The woman’s snoring stopped, cut short by a choking cough. She untangled her legs from the matted sheets and padded naked into the bathroom, her eyes barley opened slits and her head an aching ball of sleep. When she came back to the bed she noticed that he looked strange. The after effects of alcohol were almost enough for her to let it go, but something about his pose made her take a second look before turning to her side and letting sleep work its magic. As soon as she saw him she reached for the phone, her fingers missing the simple combination of numbers twice before making out the “911” needed for help.

“DO YOU KNOW ME?” The words held the authority of thunder and the power of lightening. He cringed at the sound of them. His shovel tore into the ground with a renewed vigor spurred by shear terror. A multitude of faces gaped at him from the open hole.

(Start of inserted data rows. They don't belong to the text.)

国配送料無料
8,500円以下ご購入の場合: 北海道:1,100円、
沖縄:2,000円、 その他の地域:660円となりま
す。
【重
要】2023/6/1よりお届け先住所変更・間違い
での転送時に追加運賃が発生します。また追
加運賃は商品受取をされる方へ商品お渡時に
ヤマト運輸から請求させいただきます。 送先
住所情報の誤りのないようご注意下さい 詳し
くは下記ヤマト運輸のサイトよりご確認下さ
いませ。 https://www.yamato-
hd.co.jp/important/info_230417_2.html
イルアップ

A horrible clot of memories, a lifetime of opportunities missed.

The pain in his chest grew to a burning ball of fire, the weight on his back so unbearable that he could no longer hold it up. He pushed every ounce of strength into his legs. He could not fail. Not here, not now. He had to show that he was worthy, that he was good. He forced his mind to the good things he had done in his life. The money he had given to charities. The years he had supported his wife and daughter before the bad times. The people he had helped. His good had to play into this. He had worked so hard. He was still working, the shovel pummeling the earth relentlessly, mindless of the limbs and faces and torsos it shredded, unheeding of the river of blood that soaked his feet and legs, and spattered him from head to toe. The scales must balance. His work must count.

With each stroke, the burden grew.

“Do you know me?” The light that struck him was blinding in its brilliance. It filled the hole with light so white that the eyes could not look upon it.
The bones of his legs snapped, grinding the cartilage to powder and forcing him to his knees. He was covered by the blood of his labor. The carnage of his deeds surrounded him. His eyes bled tears as he cried out; “Yes! Yes I know you! I KNOW YOU!”

There was silence, even the voices of his guilt held back. He waited for the sound of metal striking metal, a hammer slamming a nail through forgiving flesh. But it did not come. There was only silence. Like his silence for so long. His entire life was made up of silence. The call unanswered. He was strong, that was what he always said. He paid his own way and needed no one. Silence. And then…

“I never knew you, your debt is yours.”

The light was gone. The Son never to be seen again.

There was only the hole, with all the faces, and all the voices, and all the memories and all the knowledge. The hole that he had dug. The hole, his debt. And it would go on forever, because a hole just keeps going on, it is never complete, it just gets bigger and deeper, with new faces that are added as the centuries go by. Faces that he never even knew, but that his works continued to damn. Now and forever.

He made his choice. The debt was his to pay.